Many years ago I was listening to a man of God preaching powerfully on radio. He gave direction to his church for a prayer service, and promised that the blind will see, the lame will walk, and other problems would be solved. I was, however, not too much enthused about the way the pastor pronounced words with letters “L” and “R”.
He called out his phone number as zerlo, two, four, four, six, zerlo, seven, seven, zerlo, one. Even though I was planning to attend his service, I almost got discouraged with his “L” and “R”, but on a second thought I changed my mind since spirituality has nothing to do with the way people pronounce words.
I went to the church the next day, and in the midst of prayers, a member of the prayer warrior team touched my shoulder and started praying in tongues: “Shatakayaba, sokoto kaya babababa, my brother, you’ll walk today okay,” he said. I didn’t understand what he meant; and even though I have no disability problem, with faith, I shouted, “Amen!” The prayer session was over, and when I got out of the church, my transport money had been stolen and I had to walk home, then I understood the prayer warrior.
Hehehehe, folks, today is Happy E-levy Day, watch your wallets oo else you will walk today.

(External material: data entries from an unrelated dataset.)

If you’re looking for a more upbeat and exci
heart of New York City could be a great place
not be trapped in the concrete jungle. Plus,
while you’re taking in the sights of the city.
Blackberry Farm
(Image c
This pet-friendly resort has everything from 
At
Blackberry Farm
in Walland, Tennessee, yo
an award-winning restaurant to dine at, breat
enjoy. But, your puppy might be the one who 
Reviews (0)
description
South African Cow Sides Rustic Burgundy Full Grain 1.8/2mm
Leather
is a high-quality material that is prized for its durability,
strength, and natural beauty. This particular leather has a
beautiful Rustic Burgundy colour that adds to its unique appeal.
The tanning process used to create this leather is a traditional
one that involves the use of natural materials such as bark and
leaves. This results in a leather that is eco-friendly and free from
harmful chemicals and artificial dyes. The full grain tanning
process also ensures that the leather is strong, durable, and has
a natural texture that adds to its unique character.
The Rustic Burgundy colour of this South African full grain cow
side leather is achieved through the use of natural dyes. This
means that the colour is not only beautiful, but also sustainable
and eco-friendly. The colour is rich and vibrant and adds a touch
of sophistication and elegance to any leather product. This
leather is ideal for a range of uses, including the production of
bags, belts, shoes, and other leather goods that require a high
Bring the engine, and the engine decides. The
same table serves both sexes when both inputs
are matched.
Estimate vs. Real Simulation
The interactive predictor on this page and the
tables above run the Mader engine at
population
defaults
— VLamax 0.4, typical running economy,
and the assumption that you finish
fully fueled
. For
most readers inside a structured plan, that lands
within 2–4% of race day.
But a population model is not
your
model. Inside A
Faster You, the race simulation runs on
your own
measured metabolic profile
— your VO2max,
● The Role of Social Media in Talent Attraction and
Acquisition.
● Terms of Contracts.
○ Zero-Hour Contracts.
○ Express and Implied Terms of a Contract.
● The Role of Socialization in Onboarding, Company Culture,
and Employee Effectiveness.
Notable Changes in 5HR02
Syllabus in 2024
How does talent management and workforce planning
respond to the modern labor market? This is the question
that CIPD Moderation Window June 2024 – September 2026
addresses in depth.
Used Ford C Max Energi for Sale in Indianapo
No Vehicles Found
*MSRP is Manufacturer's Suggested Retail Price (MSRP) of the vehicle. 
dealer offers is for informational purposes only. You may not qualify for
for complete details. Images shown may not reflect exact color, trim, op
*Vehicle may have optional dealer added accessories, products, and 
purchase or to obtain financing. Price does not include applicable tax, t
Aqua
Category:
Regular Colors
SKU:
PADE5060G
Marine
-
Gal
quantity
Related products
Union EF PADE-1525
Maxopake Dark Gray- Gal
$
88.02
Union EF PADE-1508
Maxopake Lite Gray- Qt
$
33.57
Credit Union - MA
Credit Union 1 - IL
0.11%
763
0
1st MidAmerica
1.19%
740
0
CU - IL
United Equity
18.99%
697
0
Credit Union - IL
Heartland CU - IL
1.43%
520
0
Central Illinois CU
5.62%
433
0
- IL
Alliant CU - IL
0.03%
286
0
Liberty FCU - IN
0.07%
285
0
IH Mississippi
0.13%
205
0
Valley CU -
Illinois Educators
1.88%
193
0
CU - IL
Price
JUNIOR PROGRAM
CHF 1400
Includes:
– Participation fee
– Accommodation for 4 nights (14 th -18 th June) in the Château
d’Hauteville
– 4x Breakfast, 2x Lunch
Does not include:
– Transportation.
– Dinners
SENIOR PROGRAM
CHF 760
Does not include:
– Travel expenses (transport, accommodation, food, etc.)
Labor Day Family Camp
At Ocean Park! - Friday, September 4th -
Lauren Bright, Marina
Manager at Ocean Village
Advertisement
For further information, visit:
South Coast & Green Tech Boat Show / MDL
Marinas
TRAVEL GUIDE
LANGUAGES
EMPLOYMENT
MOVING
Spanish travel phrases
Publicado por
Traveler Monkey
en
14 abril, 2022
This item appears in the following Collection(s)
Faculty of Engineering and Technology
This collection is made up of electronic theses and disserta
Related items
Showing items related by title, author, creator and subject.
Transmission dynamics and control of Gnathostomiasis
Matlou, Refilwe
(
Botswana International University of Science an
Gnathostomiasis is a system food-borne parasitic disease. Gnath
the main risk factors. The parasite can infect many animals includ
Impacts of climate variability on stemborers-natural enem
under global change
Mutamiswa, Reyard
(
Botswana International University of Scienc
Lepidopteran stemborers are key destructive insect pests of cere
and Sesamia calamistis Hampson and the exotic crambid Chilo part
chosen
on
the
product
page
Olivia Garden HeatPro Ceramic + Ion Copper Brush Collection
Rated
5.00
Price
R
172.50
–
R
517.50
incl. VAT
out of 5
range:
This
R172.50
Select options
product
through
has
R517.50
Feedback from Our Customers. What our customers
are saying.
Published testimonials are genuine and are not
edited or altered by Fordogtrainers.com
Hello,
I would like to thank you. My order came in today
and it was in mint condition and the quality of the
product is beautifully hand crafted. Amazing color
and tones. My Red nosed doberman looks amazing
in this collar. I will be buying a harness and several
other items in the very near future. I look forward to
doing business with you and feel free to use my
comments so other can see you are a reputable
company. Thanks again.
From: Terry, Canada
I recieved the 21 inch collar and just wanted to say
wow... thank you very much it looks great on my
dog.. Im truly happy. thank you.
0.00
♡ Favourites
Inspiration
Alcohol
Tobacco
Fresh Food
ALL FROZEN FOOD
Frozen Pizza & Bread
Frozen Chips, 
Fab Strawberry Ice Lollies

Somebody shout, halleluyah eii!
On a more serious note, I’m deeply worried about the fact that some Ghanaians, including Religious Leaders, Civil Society Groups and the Press made so much noise about corruption under President Mahama’s regime.
Sadly and unfortunately enough, the Akuffo-Addo/Bawumia government is neck-deep in corruption, but we are not hearing a quarter of the noise we heard when Mahama was president, even though he didn’t spare his own who were caught in the corruption net which is extremely contrary to what we are seeing today. It. Is. Not. Fair.
It will however, interest you to know that Mahama was one of the leading Heads of State who fought corruption, and I will prove it now!
President Mahama in his quest to fight corruption, developed a National Anti-Corruption Action Plan (NACAP for short) in 2012, which was adopted by the Parliament of Ghana following intensive consultations at the national, regional and district levels to combat corruption in Ghana. NACAP covered the control of corruption in both the public and private sector. It embraced the activities of State and non-State actors regardless of gender, age, local or international status.
A High Level Implementation Committee (HiLIC) for NACAP, chaired by the Chief of Staff, drew its membership from a cream of institutions, agencies and civil society groups comprising representatives from CHRAJ, Office of the President, Parliament of Ghana, Economic and Organised Crime Office, National Development Planning Commission, Public Services Commission, Attorney-General’s Department, Africa Peer Review Mechanism (Ghana), Ministry of Finance, Ghana Anti-Corruption Coalition, Ghana Integrity Initiative, Centre for Democracy and Development, Private Enterprises Federation, Development Partners and Anti-Corruption Experts and Practitioners.
Furthermore, one significant achievement of his government which is unprecedented in the history of Ghana is the fight against payroll fraud. Pragmatic measures was taken in this area of fraud and abuse of State resources through the design and implementation of effective preventive measures in the public sector financial management systems. It is heartwarming to note that this intervention yielded fruits, and a good number of “ghost names” were removed from our payroll, and huge sums of money was recovered.
With regard to the National Service Scheme investigations, the BNI and the Attorney General concluded investigations into allegations of corruption (padding of salaries or “ghost names”) and prosecutions started before he left office.
Additionally, 163 personnel of the Scheme were dismissed and over 18.5million cedis was recovered to the State, and 33 officials including the former Executive Director and his Deputy were arraigned before Court while about 130 others were to be prosecuted.
In terms of GYEEDA, a number of persons, including the former CEO, were prosecuted. Still on GYEEDA, with regard to loans illegally granted to some service providers, the State recovered an amount of GHC 20,449,368.44 in relation to the various modules from Asongtaba Cottage Industries, RLG Communications and Craft PRO Ltd.
Other high profile corruption cases, or cases of causing financial losses which were ongoing before he left office are The Republic vrs Alfred Agbesi Woyome, The Republic vrs Ben Atsu Elleblu, Robert Azumah, and Christopher Elleblu and many others.
Kikikikikikiki, I asked some people yesterday whether it is true that corruption started from Adam; they told me they don’t know, and that I should ask K4 and the NPP. But whatever the case, I don’t think Adam and Eve would be happy with a corruption tag. Hehehehe, I reject that on their behalf. Somebody shout, Amen!